Telkom reportedly reached an out-of-court settlement with ICASA late last week. Among its complaints had been that the spectrum auction process favoured big mobile operators and was anti-competitive.
The auction had already gone ahead – on 17 March – so there was potential for disruption had Telkom’s complaint been upheld. It would certainly have been a major blow for a process that was much more successful than had been expected, raising nearly a billion dollars from the six bidders taking part.
Now however, Telkom seems to be happy that the settlement addresses the main complaints that led Telkom to take its case to court; in particular it gives so-called challenger operators like Telkom further opportunity to acquire sub-1 GHz spectrum.
ICASA said in a separate statement it will commence with the licensing of the unsold 800MHz spectrum band that was not sold in last month's auction and any other spectrum that is presently available for licensing.
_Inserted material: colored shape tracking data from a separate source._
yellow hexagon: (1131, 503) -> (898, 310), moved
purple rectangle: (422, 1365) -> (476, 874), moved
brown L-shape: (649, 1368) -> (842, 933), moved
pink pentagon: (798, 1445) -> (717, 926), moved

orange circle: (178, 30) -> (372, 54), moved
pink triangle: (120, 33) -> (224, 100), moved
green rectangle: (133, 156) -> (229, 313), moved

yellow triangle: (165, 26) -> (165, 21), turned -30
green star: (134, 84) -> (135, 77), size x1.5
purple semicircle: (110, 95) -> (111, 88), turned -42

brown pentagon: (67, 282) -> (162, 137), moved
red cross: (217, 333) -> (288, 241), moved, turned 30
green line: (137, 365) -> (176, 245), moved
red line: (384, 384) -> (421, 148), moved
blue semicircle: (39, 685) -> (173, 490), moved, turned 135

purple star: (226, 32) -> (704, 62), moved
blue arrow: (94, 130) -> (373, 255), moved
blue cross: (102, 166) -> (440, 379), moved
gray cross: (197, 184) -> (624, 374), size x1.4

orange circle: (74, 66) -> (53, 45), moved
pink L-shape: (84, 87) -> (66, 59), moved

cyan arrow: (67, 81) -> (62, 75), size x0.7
Reuters points out that in the licensing process of the spectrum, ICASA will consider the imbalances in this band and the impact of the outcome of the auction on competition in the mobile market. It will also carry out an inquiry into the existence of a secondary market for spectrum and whether regulatory intervention is required.
Is the long wait – over 17 years so far – for new spectrum to expand 4G capacity and roll out 5G finally over? It may be, though the licensing of the remaining spectrum will not be over until March 2023.